EXERCISE REQUIREMENTS >> Write the entries out again exactly as they stand, but without the pictures.

DATASET RECORDS >>

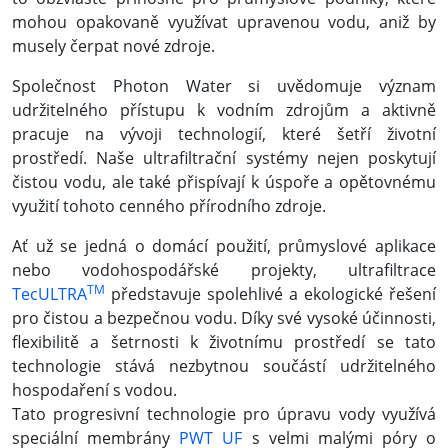
mohou opakovaně využívat upravenou vodu, aniž by
musely čerpat nové zdroje.
Společnost Photon Water si uvědomuje význam
udržitelného přístupu k vodním zdrojům a aktivně
pracuje na vývoji technologií, které šetří životní
prostředí. Naše ultrafiltrační systémy nejen poskytují
čistou vodu, ale také přispívají k úspoře a opětovnému
využití tohoto cenného přírodního zdroje.
Ať už se jedná o domácí použití, průmyslové aplikace
nebo vodohospodářské projekty, ultrafiltrace
TM
TecULTRA
představuje spolehlivé a ekologické řešení
pro čistou a bezpečnou vodu. Díky své vysoké účinnosti,
flexibilitě a šetrnosti k životnímu prostředí se tato
technologie stává nezbytnou součástí udržitelného
hospodaření s vodou.
Tato progresivní technologie pro úpravu vody využívá
speciální membrány
PWT UF
s velmi malými póry o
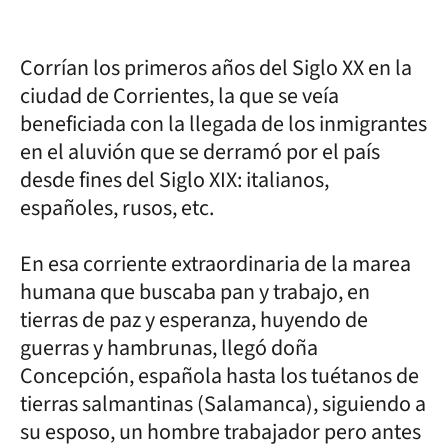
Corrían los primeros años del Siglo XX en la
ciudad de Corrientes, la que se veía
beneficiada con la llegada de los inmigrantes
en el aluvión que se derramó por el país
desde fines del Siglo XIX: italianos,
españoles, rusos, etc.
En esa corriente extraordinaria de la marea
humana que buscaba pan y trabajo, en
tierras de paz y esperanza, huyendo de
guerras y hambrunas, llegó doña
Concepción, española hasta los tuétanos de
tierras salmantinas (Salamanca), siguiendo a
su esposo, un hombre trabajador pero antes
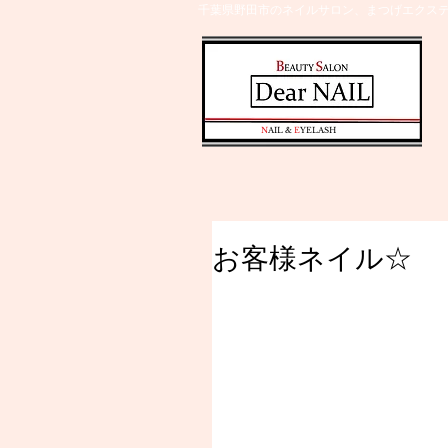
千葉県野田市のネイルサロン、まつげエクステ
​N
AIL &
E
YELASH
お客様ネイル☆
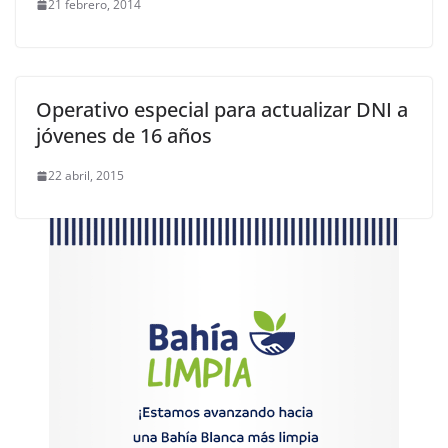
21 febrero, 2014
Operativo especial para actualizar DNI a
jóvenes de 16 años
22 abril, 2015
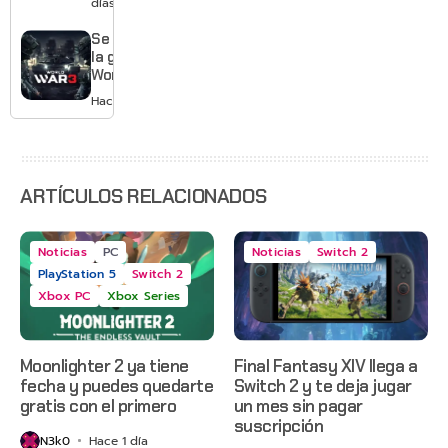
días
Gears of
War: E-
Se acabó
Day,
la guerra:
Grounded
World War
2 y más
3 apaga
Hace 3 días
sus
servidores
ARTÍCULOS RELACIONADOS
Noticias
PC
Noticias
Switch 2
PlayStation 5
Switch 2
Xbox PC
Xbox Series
Moonlighter 2 ya tiene
Final Fantasy XIV llega a
fecha y puedes quedarte
Switch 2 y te deja jugar
gratis con el primero
un mes sin pagar
suscripción
N3k0
Hace 1 día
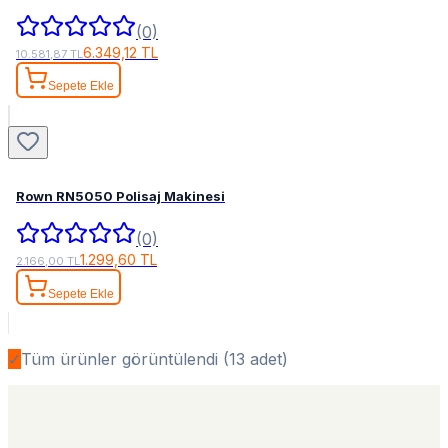
(0)
6.349,12 TL
10.581,87 TL
Sepete Ekle
Rown RN5050 Polisaj Makinesi
(0)
1.299,60 TL
2.166,00 TL
Sepete Ekle
✓
Tüm ürünler görüntülendi (
13
adet)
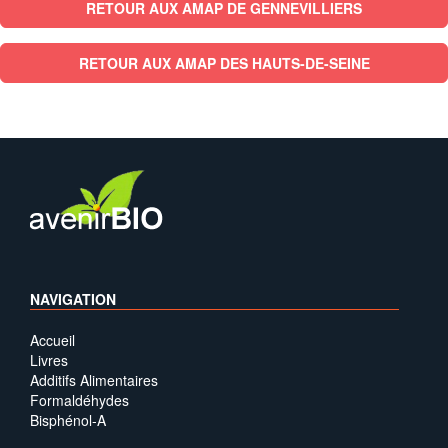
RETOUR AUX AMAP DE GENNEVILLIERS
RETOUR AUX AMAP DES HAUTS-DE-SEINE
NAVIGATION
Accueil
Livres
Additifs Alimentaires
Formaldéhydes
Bisphénol-A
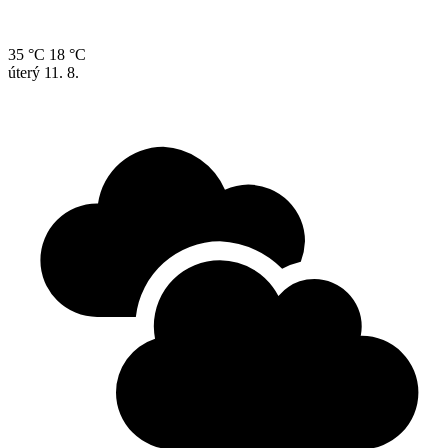
35 °C
18 °C
úterý
11. 8.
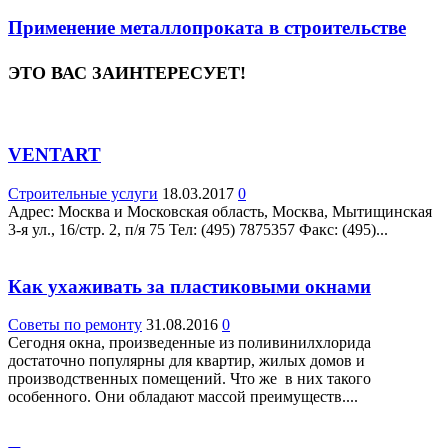
Применение металлопроката в строительстве
ЭТО ВАС ЗАИНТЕРЕСУЕТ!
VENTART
Строительные услуги
18.03.2017
0
Адрес: Москва и Московская область, Москва, Мытищинская
3-я ул., 16/стр. 2, п/я 75 Teл: (495) 7875357 Факс: (495)...
Как ухаживать за пластиковыми окнами
Советы по ремонту
31.08.2016
0
Сегодня окна, произведенные из поливинилхлорида
достаточно популярны для квартир, жилых домов и
производственных помещений. Что же в них такого
особенного. Они обладают массой преимуществ....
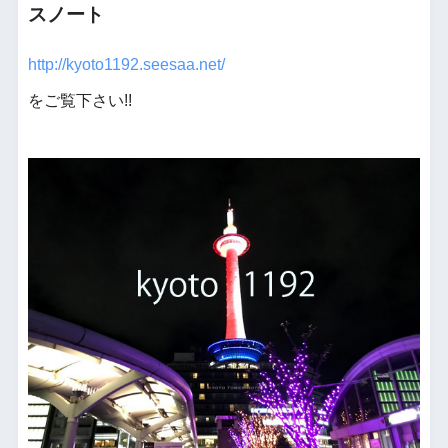
スノート
http://kyoto1192.seesaa.net/
をご覧下さい!!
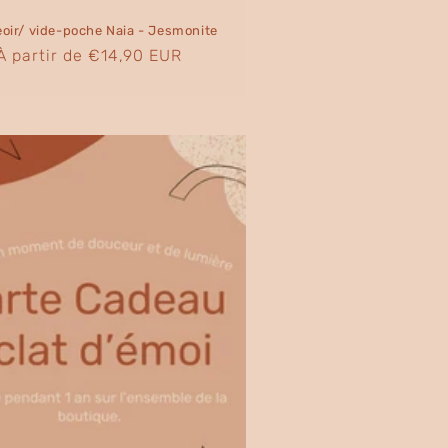
oir/ vide-poche Naia - Jesmonite
Prix
À partir de €14,90 EUR
habituel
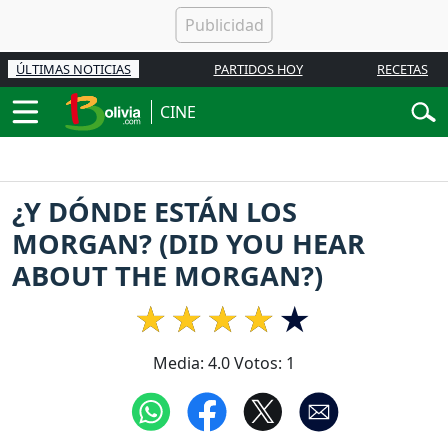
ÚLTIMAS NOTICIAS
PARTIDOS HOY
RECETAS
CINE
¿Y DÓNDE ESTÁN LOS
MORGAN? (DID YOU HEAR
ABOUT THE MORGAN?)
Media:
4.0
Votos:
1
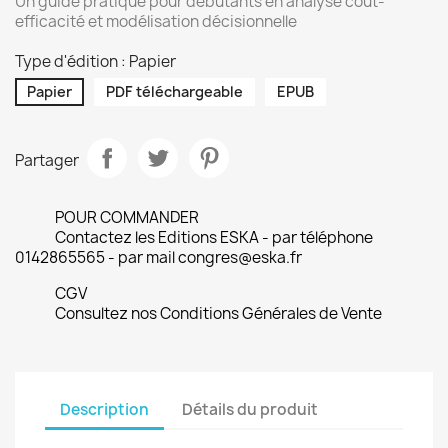
Un guide pratique pour débutants en analyse coût-
efficacité et modélisation décisionnelle
Type d'édition : Papier
Papier
PDF téléchargeable
EPUB
Partager
POUR COMMANDER
Contactez les Editions ESKA - par téléphone
0142865565 - par mail congres@eska.fr
CGV
Consultez nos Conditions Générales de Vente
Description
Détails du produit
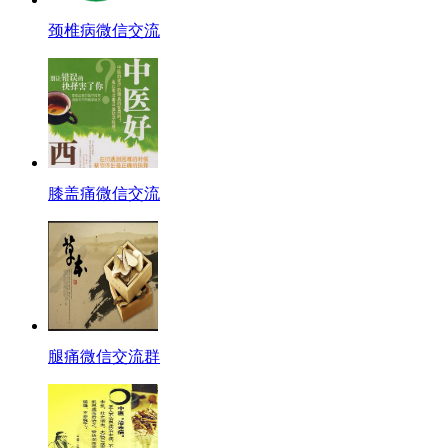
颈椎病微信交流
膝盖痛微信交流
腿痛微信交流群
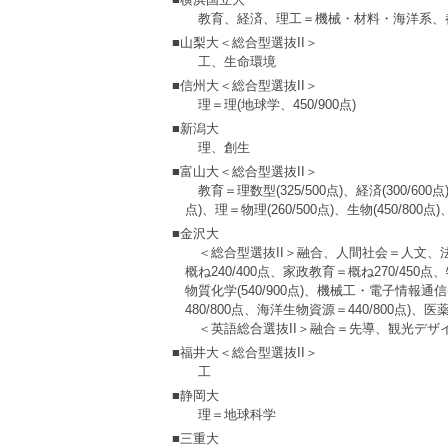
教育、経済、理工＝機械・材料・海洋系、
■山梨大＜総合型選抜II＞
工、生命環境
■信州大＜総合型選抜II＞
理＝理(地球学、450/900点)
■新潟大
理、創生
■富山大＜総合型選抜II＞
教育＝理数型(325/500点)、経済(300/
点)、理＝物理(260/500点)、生物(450/800点
■金沢大
＜総合型選抜II＞融合、人間社会＝人文、法
概ね240/400点、家政教育＝概ね270/45
物質化学(540/900点)、機械工・電子情報通
480/800点、海洋生物資源＝440/800点)、医
＜英語総合選抜II＞融合＝先導、観光デザ
■福井大＜総合型選抜II＞
工
■静岡大
理＝地球科学
■三重大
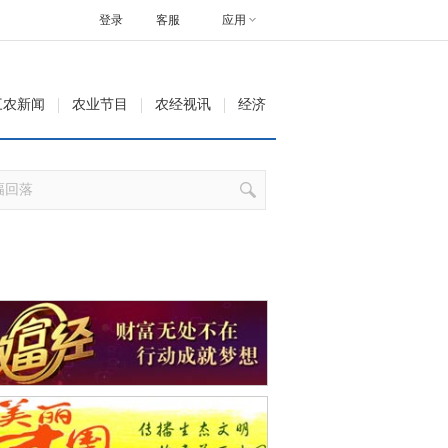
登录
客服
应用
三农新闻
农业节目
农经视讯
经济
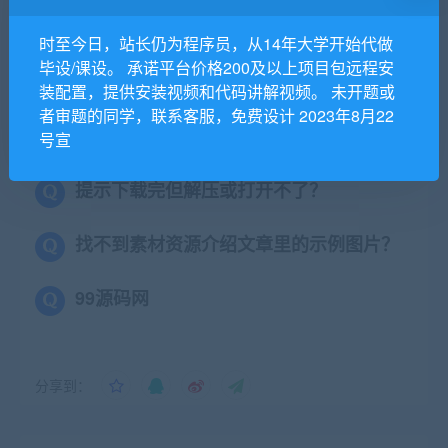
时至今日，站长仍为程序员，从14年大学开始代做
本站所有资源版权均属于原作者所有，这里所提
毕设/课设。 承诺平台价格200及以上项目包远程安
供资源均只能用于参考学习用，请勿直接商用。
装配置，提供安装视频和代码讲解视频。 未开题或
若由于商用引起版权纠纷，一切责任均由使用者
者审题的同学，联系客服，免费设计 2023年8月22
承担。更多说明请参考 VIP介绍。
号宣
提示下载完但解压或打开不了？
找不到素材资源介绍文章里的示例图片？
99源码网
分享到：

YOUR RESPONSE >>
mohou opakovaně využívat upravenou vodu, aniž by
musely čerpat nové zdroje.
Společnost Photon Water si uvědomuje význam
udržitelného přístupu k vodním zdrojům a aktivně
pracuje na vývoji technologií, které šetří životní
prostředí. Naše ultrafiltrační systémy nejen poskytují
čistou vodu, ale také přispívají k úspoře a opětovnému
využití tohoto cenného přírodního zdroje.
Ať už se jedná o domácí použití, průmyslové aplikace
nebo vodohospodářské projekty, ultrafiltrace
TM
TecULTRA
představuje spolehlivé a ekologické řešení
pro čistou a bezpečnou vodu. Díky své vysoké účinnosti,
flexibilitě a šetrnosti k životnímu prostředí se tato
technologie stává nezbytnou součástí udržitelného
hospodaření s vodou.
Tato progresivní technologie pro úpravu vody využívá
speciální membrány
PWT UF
s velmi malými póry o
Corrían los primeros años del Siglo XX en la
ciudad de Corrientes, la que se veía
beneficiada con la llegada de los inmigrantes
en el aluvión que se derramó por el país
desde fines del Siglo XIX: italianos,
españoles, rusos, etc.
En esa corriente extraordinaria de la marea
humana que buscaba pan y trabajo, en
tierras de paz y esperanza, huyendo de
guerras y hambrunas, llegó doña
Concepción, española hasta los tuétanos de
tierras salmantinas (Salamanca), siguiendo a
su esposo, un hombre trabajador pero antes
千葉県野田市のネイルサロン、まつげエクステ
​N
AIL &
E
YELASH
お客様ネイル☆
21 febrero, 2014
Operativo especial para actualizar DNI a
jóvenes de 16 años
22 abril, 2015
días
Gears of
War: E-
Se acabó
Day,
la guerra:
Grounded
World War
2 y más
3 apaga
Hace 3 días
sus
servidores
ARTÍCULOS RELACIONADOS
Noticias
PC
Noticias
Switch 2
PlayStation 5
Switch 2
Xbox PC
Xbox Series
Moonlighter 2 ya tiene
Final Fantasy XIV llega a
fecha y puedes quedarte
Switch 2 y te deja jugar
gratis con el primero
un mes sin pagar
suscripción
N3k0
Hace 1 día
(0)
6.349,12 TL
10.581,87 TL
Sepete Ekle
Rown RN5050 Polisaj Makinesi
(0)
1.299,60 TL
2.166,00 TL
Sepete Ekle
✓
Tüm ürünler görüntülendi (
13
adet)
RETOUR AUX AMAP DE GENNEVILLIERS
RETOUR AUX AMAP DES HAUTS-DE-SEINE
NAVIGATION
Accueil
Livres
Additifs Alimentaires
Formaldéhydes
Bisphénol-A
35 °C
18 °C
úterý
11. 8.
Применение металлопроката в строительстве
ЭТО ВАС ЗАИНТЕРЕСУЕТ!
VENTART
Строительные услуги
18.03.2017
0
Адрес: Москва и Московская область, Москва, Мытищинская
3-я ул., 16/стр. 2, п/я 75 Teл: (495) 7875357 Факс: (495)...
Как ухаживать за пластиковыми окнами
Советы по ремонту
31.08.2016
0
Сегодня окна, произведенные из поливинилхлорида
достаточно популярны для квартир, жилых домов и
производственных помещений. Что же в них такого
особенного. Они обладают массой преимуществ....
スノート
http://kyoto1192.seesaa.net/
をご覧下さい!!
oir/ vide-poche Naia - Jesmonite
Prix
À partir de €14,90 EUR
habituel
ÚLTIMAS NOTICIAS
PARTIDOS HOY
RECETAS
CINE
¿Y DÓNDE ESTÁN LOS
MORGAN? (DID YOU HEAR
ABOUT THE MORGAN?)
Media:
4.0
Votos:
1
Un guide pratique pour débutants en analyse coût-
efficacité et modélisation décisionnelle
Type d'édition : Papier
Papier
PDF téléchargeable
EPUB
Partager
POUR COMMANDER
Contactez les Editions ESKA - par téléphone
0142865565 - par mail congres@eska.fr
CGV
Consultez nos Conditions Générales de Vente
Description
Détails du produit
颈椎病微信交流
膝盖痛微信交流
腿痛微信交流群
教育、経済、理工＝機械・材料・海洋系、
■山梨大＜総合型選抜II＞
工、生命環境
■信州大＜総合型選抜II＞
理＝理(地球学、450/900点)
■新潟大
理、創生
■富山大＜総合型選抜II＞
教育＝理数型(325/500点)、経済(300/
点)、理＝物理(260/500点)、生物(450/800点
■金沢大
＜総合型選抜II＞融合、人間社会＝人文、法
概ね240/400点、家政教育＝概ね270/45
物質化学(540/900点)、機械工・電子情報通
480/800点、海洋生物資源＝440/800点)、医
＜英語総合選抜II＞融合＝先導、観光デザ
■福井大＜総合型選抜II＞
工
■静岡大
理＝地球科学
■三重大
登录
客服
应用
三农新闻
农业节目
农经视讯
经济
时至今日，站长仍为程序员，从14年大学开始代做
本站所有资源版权均属于原作者所有，这里所提
毕设/课设。 承诺平台价格200及以上项目包远程安
供资源均只能用于参考学习用，请勿直接商用。
装配置，提供安装视频和代码讲解视频。 未开题或
若由于商用引起版权纠纷，一切责任均由使用者
者审题的同学，联系客服，免费设计 2023年8月22
承担。更多说明请参考 VIP介绍。
号宣
提示下载完但解压或打开不了？
找不到素材资源介绍文章里的示例图片？
99源码网
分享到：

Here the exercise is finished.